Sunday, March 7, 2010

THE WINDMILL: An American Tradition

Windmills helped define the American West. Although in many parts of the country we tend to think of windmills as an old-fashioned method of drawing water from a well, they still are widely used today in rural United States and abroad.

On a recent trip to Eastern Oregon, I was fascinated with an old Aermotor windmill on an abandoned homestead north of Grass Valley. The dilapidated house and sagging barn spoke to me of a family with long-passed dreams and plans. The windmill, however, seemed to be in good shape–a few bullet holes, but it appeared to still be operable.

I could easily make out the manufacturer’s name on the wind vane, Aermotor, Chicago.
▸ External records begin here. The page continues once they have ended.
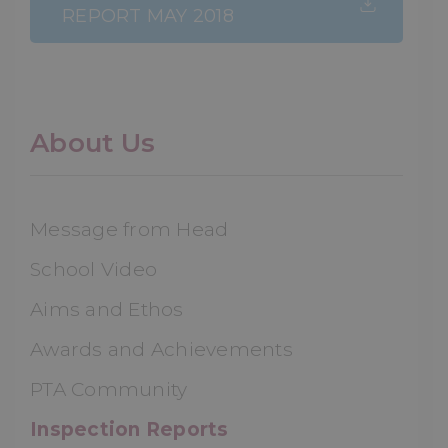
REPORT MAY 2018
About Us
Message from Head
School Video
Aims and Ethos
Awards and Achievements
PTA Community
Inspection Reports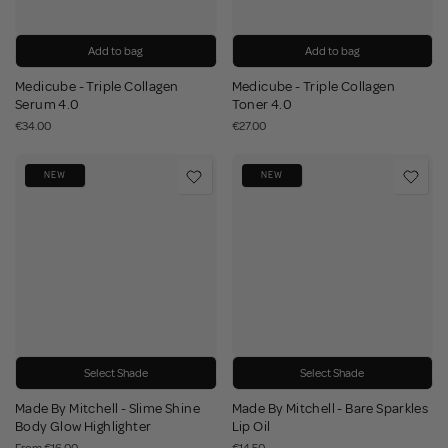
Add to bag
Add to bag
Medicube - Triple Collagen
Medicube - Triple Collagen
Serum 4.0
Toner 4.0
€34.00
€27.00
NEW
NEW
Select Shade
Select Shade
Made By Mitchell - Slime Shine
Made By Mitchell - Bare Sparkles
Body Glow Highlighter
Lip Oil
What tales of history that old machine could spin!

Aermotor is known as the most popular water pumping windmill of the 20th century. Their windmills have been called the Cadillacs of windmills because of their outstanding design and quality workmanship. Even today, old reconditioned Model 702 mills, which have been in production since 1933, can command prices almost as high as those of factory fresh mills.

The phenomenon began in 1883 when Thomas O. Perry conducted over 5,000 scientific tests on 61 different experimental wind wheels. As the result of these tests, Perry figured out a way to design a wind wheel that was 87% more efficient than those currently on the market. The company he worked for was unimpressed.

Perry partnered with an astute businessman, LaVerne Noyes, and five years later, Noyes and Perry introduced Aermotor Windmill, much to the amusement of their competitors. But, within four years, Aermotor became the dominant supplier of windmills throughout the world. Not only did these windmills efficiently pump water out of the ground, the Aermotor design reduced maintenance costs. By 1904, Perry and Noyes transformed the Aermotor Windmill of Chicago into a major American industry.

A key to Aermotor’s efficiency is its wind wheel which consists of curved galvanized steel blades which are riveted to steel wheel clips which in turn are riveted to curved steel rims.

The pumping Aermotor is governed through the action of a slightly off-center wind wheel counterbalanced by a coiled governor spring. The wheel automatically turns away from increasing wind, because of its being off center, slowing its speed. As the wind decreases, tension on the spring causes the wheel to turn back into the wind. Thus, the free energy of the wind is captured.

Below the turning wheel, a long rod moves up and down. This “sucker rod” is powered by the windmill’s motor, a unique set of mechanical gears that converts the rotary motion of the wheel into a reciprocating up-and-down motion that powers the water pump located deep underground.

Over the years, the company changed ownership and locations, moving from Chicago, Illinois to Detroit, Michigan, to Broken Arrow, Oklahoma, to Argentina, back to the United States to Conway, Arkansas, returning to Illinois at Decatur and finally to its present home in San Angelo, Texas.

This remarkable windmill can be seen in many parts of North America today as well as
in many countries abroad. Many thousands of them are in service, efficiently lifting ground water for agriculture and livestock.

According to Bob Bracher, Aermotor’s President and CEO, their windmill company is the “oldest and largest water pumping windmill producer in the world.” Further, they stock replacement parts for all of their windmills dating back to 1933, and many parts for models dating back to 1915. That’s American business integrity and ingenuity at work.


Kathleen Ernst said...

I love to see windmills, even if they haven't been used for years. Interesting post!

Mary E. Trimble said...

Thank you for your comment, Kathleen. I've always been intrigued by them, too.

Eunice Boeve said...

Interesting. Here in Kansas old windmills an be seen in various stages of decay, but some I understand are still kept in repair and used. A few may still be wind powered, but many now have electric motors. Now, I'm curious, I'll have to do some asking of the farmers around here.

Heidiwriter said...

I love windmills! We had several on our ranch, one to provide water for the house for many years, and also for the cattle in the pastures. Before the REA brought electricity to our community, the country store used a windmill to generate electricity.

Alice Trego said...

What an interesting story on windmills, Mary.

Every time I see a windmill, like the one in your photo, it reminds me that they are certainly bastions of our history.

Thanks for sharing and for giving us a little history lesson, too!


Jean Henry Mead said...

I also love windmills although not the modern power tubines. The county allowed Rocky Mountain Power Co. to install eleven 200 ft. wind turbines in our subdivision, which has caused interruption in Internet service and lowered property values. Progress is definitely not always for the betterment of mankind.